Excerpt from Diary of a Fox-Hunting Man by Terence Carroll.
Brian not to be drawn on his assessment of scenting conditions, but looking quite genial. Mixed pack and his favourite number, 19 1/2 couple -- he reckons it's the extra odd one that catches the fox! Trays of drinks floating about but no sign of money changing hands that I could see. Take it somebody settled up but 'the pace was too good to enquire'. Off on the dot and a nice easy jog to the Lowdown piggeries. Slight breeze and great white clouds scudding across blue sky. Really beautiful day, so nothing for the field to moan about. A text-book draw in the gorse above Stratton, hounds in almost constant view and a fox soon unkenneled. With high chicken wire in front of us, everybody was wondering whether we'd have to go left or right and a fair few were edging surreptitiously to the left in anticipation. They'd seen Brian take hounds through the gate to the left and assumed that was the only way through the wire. O ye of little faith! When we took off the field split into two halves, with hounds going like stink -- a proper cry. The ones who went with me to the right were miles better off. If the others had taken the trouble to keep their eyes open they'd have seen the new Hunt rails to the right. An easy pop and half a mile saved, while they were all struggling with the gate and ended up going in the wrong direction. They were probably following fat Percy, a know-all who knows bugger-all if ever there was one.

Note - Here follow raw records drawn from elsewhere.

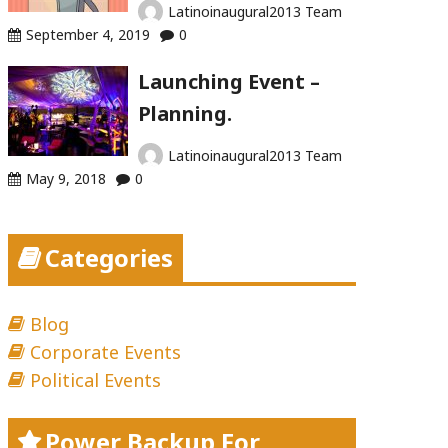
Latinoinaugural2013 Team
September 4, 2019
0
Launching Event –
Planning.
Latinoinaugural2013 Team
May 9, 2018
0
Categories
Blog
Corporate Events
Political Events
Power Backup For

Excerpt from A Long Way to Go An Anglo-Irsih Near-Tragedy by Marigold Armitage.
We jogged off in a clattering, chattering cavalcade across the fields to Speke. A slight wind from the north was beginning to blow the rain away and here and there patches of a cold and washy blue showed between the gray, amorphous cloud. It was getting colder."Be a hell of a scent this evening," said Mike cheerfully. "Any time ground's hotter'n air you'll see 'em run like stink."Poodle said darling Mike, so optimistic always, she had thought it quite the other way round, Freddy had always said . . .Any argument about what constitutes good scenting conditions is inconclusive and not infrequently heated, for somebody has always seen hounds running like stink in weather and over ground that somebody else has proclaimed to be utterly hopeless, might as well go home. Scent is as mysterious as God and causes almost as much controversy among its devotees.
It's pretty clear what the expression means: running fast or hard. But what's the derivation? Simply the fact that strong, unpleasant odors seem to spread rapidly? Expressions like this usually call up a visual image. Running like a scared cat. Or a scalded cat. Run like a rabbit.
It certainly feels more satisfying to say, "They ran like stink." It's sort of like saying, "That man is dumb as a box of rocks." Or, "The ground was slick as snot."